Note: Burn’s statement is used by permission from www.TeachTNHistory.org, an education program of East Tennessee Historical Society, Knoxville. The primary source documents themselves, the journal excerpt and the Febb E. Burn letter, are found in the holdings of the Tennessee Library and Archives in Nashville. See http://www.teachtnhistory.org/file/Harry_T._Burn.pdf.

  1. Conduct a whole-class discussion of the various factors that led to the unification of the women’s suffrage movement and the passage of the Nineteenth Amendment. Challenge students in their groups of four to decide what they believe was the most significant historical event leading to the ratification of the Nineteenth Amendment, and write a summary statement explaining their viewpoint.
  2. To help students develop geographic understanding, have students get their colored pencils and go over the information on Handout E: Suffrage by State.
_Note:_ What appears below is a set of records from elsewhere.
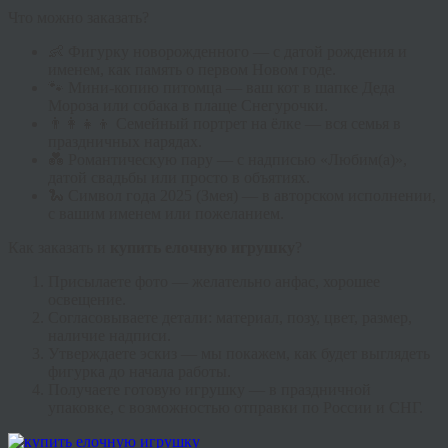
Что можно заказать?
👶 Фигурку новорожденного — с датой рождения и
именем, как память о первом Новом годе.
🐾 Мини-копию питомца — ваш кот в шапке Деда
Мороза или собака в плаще Снегурочки.
👨‍👩‍👧‍👦 Семейный портрет на ёлке — вся семья в
праздничных нарядах.
💑 Романтическую пару — с надписью «Любим(а)»,
датой свадьбы или просто в объятиях.
🐍 Символ года 2025 (Змея) — в авторском исполнении,
с вашим именем или пожеланием.
Как заказать и
купить елочную игрушку
?
Присылаете фото — желательно анфас, хорошее
освещение.
Согласовываете детали: материал, позу, цвет, размер,
наличие надписи.
Утверждаете эскиз — мы покажем, как будет выглядеть
фигурка до начала работы.
Получаете готовую игрушку — в праздничной
упаковке, с возможностью отправки по России и СНГ.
Have students use Appendix B: Timeline and Quotes to fill in the map as instructed. (If students have completed lesson four, this would be a good time to call on a few to recall what they learned about suffrage being achieved by women in western states.) Students can complete the shading in of the map at home, discussing the information with their parents.
  3. Have students read the document on Handout F: Carrie Chapman Catt Speech Excerpt and write a brief reflection in response to the prompt.
  4. Have students discuss where the women’s movement was on the Appendix G: Pathway for Change graphic at the start and end of this lesson. Reflect on what phases took longest, where suffragists encountered the staunchest opposition, etc.

A. Using a world map, push-pins, and different colors of yarn, have students show the geographic movements and convergences of major figures over time in the journey towards women’s suffrage. Each major figure would be assigned a different color yarn and that yarn strung between push-pins at key locations in order to show, for example, Alice Paul’s travels (from the US to England and back), participation in parades and picketing of the White House (Washington D.C.) and time spent in jail (D.C. jail and in Occoquan, Virginia). Other major figures could include Susan B. Anthony, Carrie Chapman Catt, Elizabeth Cady Stanton, and others. When, where, and why do their journeys converge?

B. Using sources such as Library of Congress (https://www.loc.gov/rr/news/topics/alicePaul.html), browse articles related to the Silent Sentinels, Washington D.C. Jail, Occoquan Workhouse, and the treatment of the protesting suffragists to answer one or more of these questions:

  1. How important was the mistreatment and suffering of suffragist demonstrators in changing
    public opinion and eventual success of the suffragist movement?
  2. What must one risk in order to accomplish social change?
  3. Using the struggle for women’s suffrage as a pattern, what steps would you recommend to
    achieve change in a constitutional society?